__Work request__: In the records below, find the line that contains "The main thing that customers seemed to enjoy" and the line that contains "this service, which", then retype exactly those two lines and every line between them.

[Stored items from a collection]
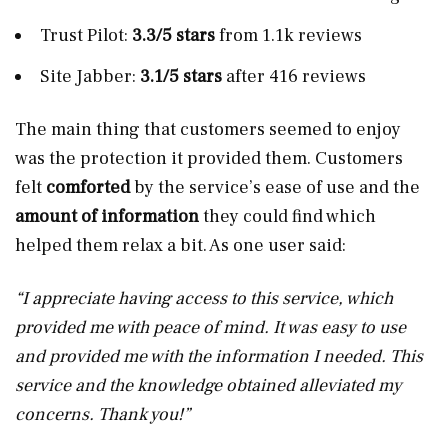
Trust Pilot:
3.3/5 stars
from 1.1k reviews
Site Jabber:
3.1/5 stars
after 416 reviews
The main thing that customers seemed to enjoy
was the protection it provided them. Customers
felt
comforted
by the service’s ease of use and the
amount of information
they could find which
helped them relax a bit. As one user said:
“I appreciate having access to this service, which
provided me with peace of mind. It was easy to use
and provided me with the information I needed. This
service and the knowledge obtained alleviated my
concerns. Thank you!”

__Solution__:
The main thing that customers seemed to enjoy
was the protection it provided them. Customers
felt
comforted
by the service’s ease of use and the
amount of information
they could find which
helped them relax a bit. As one user said:
“I appreciate having access to this service, which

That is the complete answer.